• TASK DIRECTIONS:
When you print the records below, keep every word exact and leave out the images.

• RECORDS TO PROCESS:
+++++
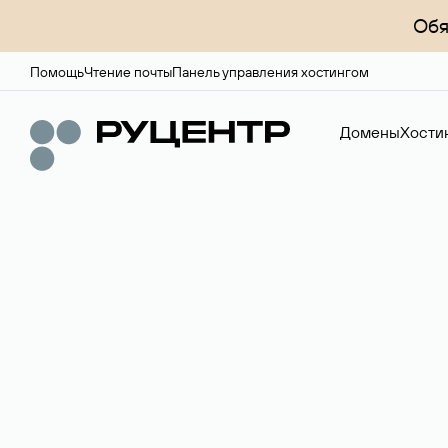
Обя
Помощь
Чтение почты
Панель управления хостингом
Домены
Хости
Регистрация до
Более 700 зон для выбора имени сайта.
+++++
• TASK RESULT:
Обя
Помощь
Чтение почты
Панель управления хостингом
Домены
Хости
Регистрация до
Более 700 зон для выбора имени сайта.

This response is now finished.